## Entries shown
..............................

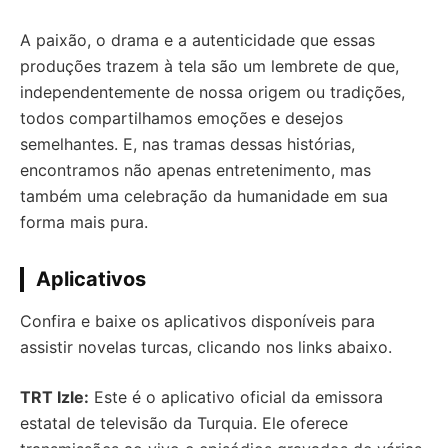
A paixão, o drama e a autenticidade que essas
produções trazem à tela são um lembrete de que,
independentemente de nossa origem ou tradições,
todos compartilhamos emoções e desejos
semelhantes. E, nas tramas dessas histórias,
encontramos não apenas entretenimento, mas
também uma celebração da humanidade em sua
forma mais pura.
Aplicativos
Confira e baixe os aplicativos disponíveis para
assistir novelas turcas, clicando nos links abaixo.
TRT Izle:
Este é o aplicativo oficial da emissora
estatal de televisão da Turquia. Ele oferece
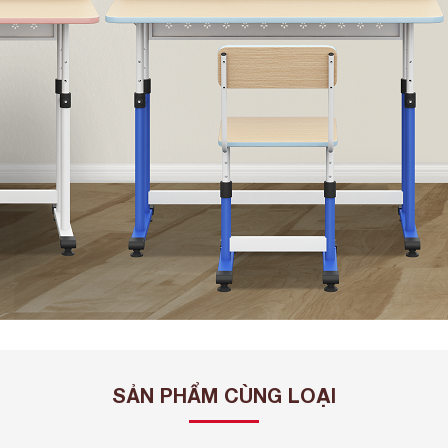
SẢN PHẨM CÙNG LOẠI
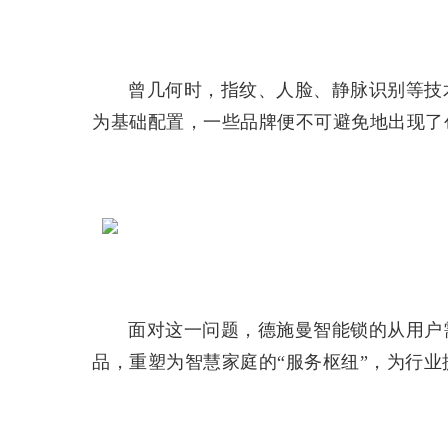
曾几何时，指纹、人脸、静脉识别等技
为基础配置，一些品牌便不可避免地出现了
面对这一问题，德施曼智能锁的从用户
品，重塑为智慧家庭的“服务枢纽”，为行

..............................

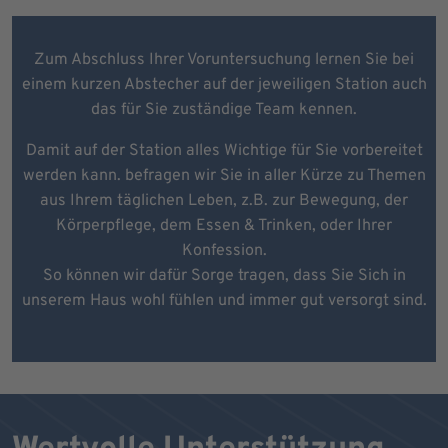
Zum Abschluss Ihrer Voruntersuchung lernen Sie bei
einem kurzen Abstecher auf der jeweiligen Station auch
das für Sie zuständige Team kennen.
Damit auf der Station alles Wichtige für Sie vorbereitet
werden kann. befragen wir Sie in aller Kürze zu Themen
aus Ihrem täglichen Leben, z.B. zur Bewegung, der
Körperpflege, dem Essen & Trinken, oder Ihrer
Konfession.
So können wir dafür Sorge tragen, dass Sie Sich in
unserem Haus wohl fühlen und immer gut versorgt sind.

..............................

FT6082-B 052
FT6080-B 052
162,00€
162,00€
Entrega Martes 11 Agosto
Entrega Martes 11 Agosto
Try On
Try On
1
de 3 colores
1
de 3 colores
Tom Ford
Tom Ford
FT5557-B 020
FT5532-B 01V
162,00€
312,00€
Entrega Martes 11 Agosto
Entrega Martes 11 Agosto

..............................

## Task item
Taking the entries above, write out exactly each line from the one holding "A paixão, o drama e a autenticidade que essas" to the one holding "Confira e baixe", both included, and stop there.

## Expected output
A paixão, o drama e a autenticidade que essas
produções trazem à tela são um lembrete de que,
independentemente de nossa origem ou tradições,
todos compartilhamos emoções e desejos
semelhantes. E, nas tramas dessas histórias,
encontramos não apenas entretenimento, mas
também uma celebração da humanidade em sua
forma mais pura.
Aplicativos
Confira e baixe os aplicativos disponíveis para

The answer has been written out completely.